[[ Data extract, beginning ]]
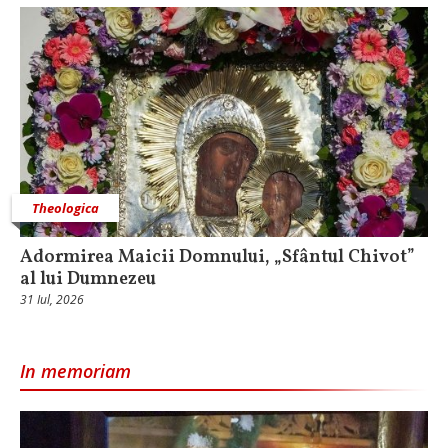
Theologica
Adormirea Maicii Domnului, „Sfântul Chivot”
al lui Dumnezeu
31 Iul, 2026
In memoriam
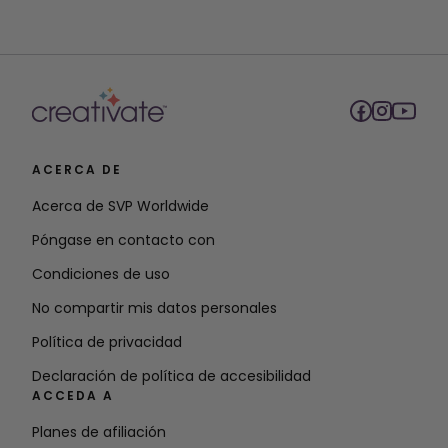
ACERCA DE
Acerca de SVP Worldwide
Póngase en contacto con
Condiciones de uso
No compartir mis datos personales
Política de privacidad
Declaración de política de accesibilidad
ACCEDA A
Planes de afiliación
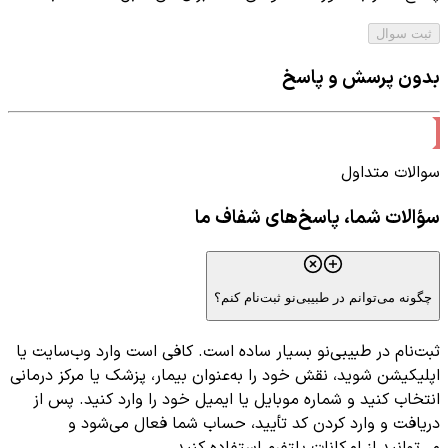
ثبت سوال
بدون پرسش و پاسخ
سوالات متداول
سؤالات شما، پاسخ‌های شفاف ما
چگونه می‌توانم در طبیبی‌نو ثبت‌نام کنم؟
ثبت‌نام در طبیبی‌نو بسیار ساده است. کافی است وارد وب‌سایت یا
اپلیکیشن شوید، نقش خود را به‌عنوان بیمار، پزشک یا مرکز درمانی
انتخاب کنید و شماره موبایل یا ایمیل خود را وارد کنید. پس از
دریافت و وارد کردن کد تأیید، حساب شما فعال می‌شود و
می‌توانید از امکانات پلتفرم استفاده کنید.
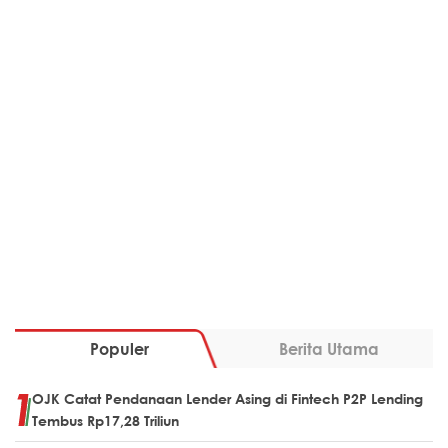
Populer
Berita Utama
OJK Catat Pendanaan Lender Asing di Fintech P2P Lending
Tembus Rp17,28 Triliun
[[ Data extract, end ]]
--- Exercise prompt ---
Copy out every line of the listing that contains the string "کنید".

--- Response area ---
انتخاب کنید و شماره موبایل یا ایمیل خود را وارد کنید. پس از
می‌توانید از امکانات پلتفرم استفاده کنید.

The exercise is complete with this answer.